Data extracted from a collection
◇ ◇ ◇ ◇

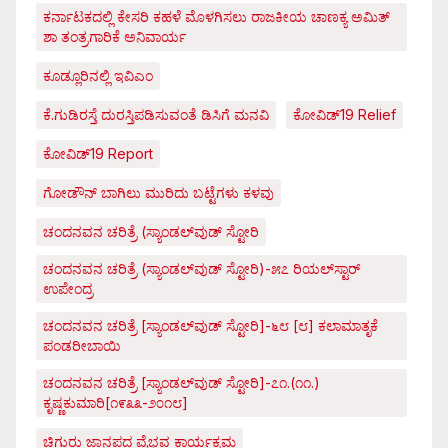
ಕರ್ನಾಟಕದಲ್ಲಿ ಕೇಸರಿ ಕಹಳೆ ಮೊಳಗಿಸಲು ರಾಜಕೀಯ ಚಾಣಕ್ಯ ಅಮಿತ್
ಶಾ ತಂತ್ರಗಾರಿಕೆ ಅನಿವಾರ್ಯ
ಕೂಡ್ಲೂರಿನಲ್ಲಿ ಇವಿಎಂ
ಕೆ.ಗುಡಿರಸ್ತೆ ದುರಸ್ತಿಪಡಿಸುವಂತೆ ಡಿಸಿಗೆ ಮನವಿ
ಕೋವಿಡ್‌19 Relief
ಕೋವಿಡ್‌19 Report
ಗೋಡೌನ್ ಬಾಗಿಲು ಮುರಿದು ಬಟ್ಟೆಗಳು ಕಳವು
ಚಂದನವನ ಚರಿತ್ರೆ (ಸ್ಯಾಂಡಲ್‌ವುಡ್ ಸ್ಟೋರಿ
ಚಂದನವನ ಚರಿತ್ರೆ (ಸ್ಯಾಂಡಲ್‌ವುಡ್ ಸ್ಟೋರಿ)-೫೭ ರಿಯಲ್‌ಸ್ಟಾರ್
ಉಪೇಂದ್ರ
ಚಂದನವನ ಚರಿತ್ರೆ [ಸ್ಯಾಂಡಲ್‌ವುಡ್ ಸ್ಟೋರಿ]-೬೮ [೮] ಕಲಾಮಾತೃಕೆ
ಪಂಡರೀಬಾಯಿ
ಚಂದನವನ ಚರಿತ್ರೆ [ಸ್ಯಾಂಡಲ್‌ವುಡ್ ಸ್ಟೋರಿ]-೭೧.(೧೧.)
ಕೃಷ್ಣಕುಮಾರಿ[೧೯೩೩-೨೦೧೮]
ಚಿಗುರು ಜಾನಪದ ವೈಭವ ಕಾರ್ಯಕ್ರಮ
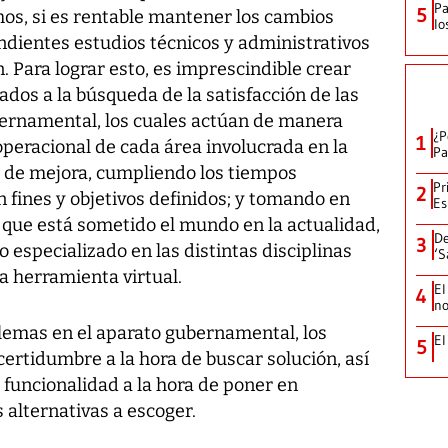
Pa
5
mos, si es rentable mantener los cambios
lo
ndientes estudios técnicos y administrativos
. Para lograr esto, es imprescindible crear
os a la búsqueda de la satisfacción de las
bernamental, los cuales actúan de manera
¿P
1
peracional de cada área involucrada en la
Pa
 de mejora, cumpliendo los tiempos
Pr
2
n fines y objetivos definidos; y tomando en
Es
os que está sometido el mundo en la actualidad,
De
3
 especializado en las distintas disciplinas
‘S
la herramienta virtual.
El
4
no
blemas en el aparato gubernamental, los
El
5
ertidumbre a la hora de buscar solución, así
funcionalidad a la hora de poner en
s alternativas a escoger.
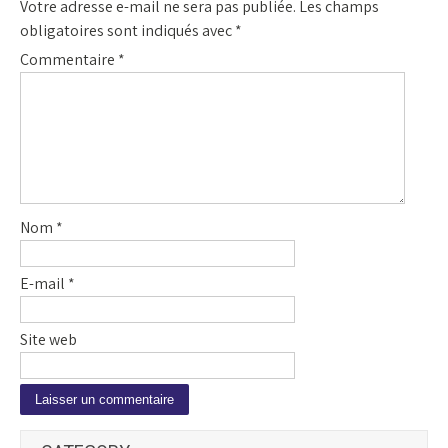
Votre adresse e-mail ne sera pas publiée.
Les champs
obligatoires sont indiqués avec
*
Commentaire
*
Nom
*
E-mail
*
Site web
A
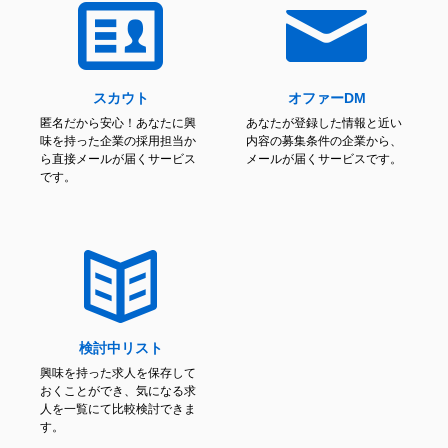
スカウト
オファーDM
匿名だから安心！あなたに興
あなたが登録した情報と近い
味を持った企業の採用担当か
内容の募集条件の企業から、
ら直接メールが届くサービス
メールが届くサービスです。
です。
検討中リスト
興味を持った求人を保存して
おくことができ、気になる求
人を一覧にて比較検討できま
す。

◇ ◇ ◇ ◇

What is the number of lines in the data holding the word "hora"? Reply with that number only.

2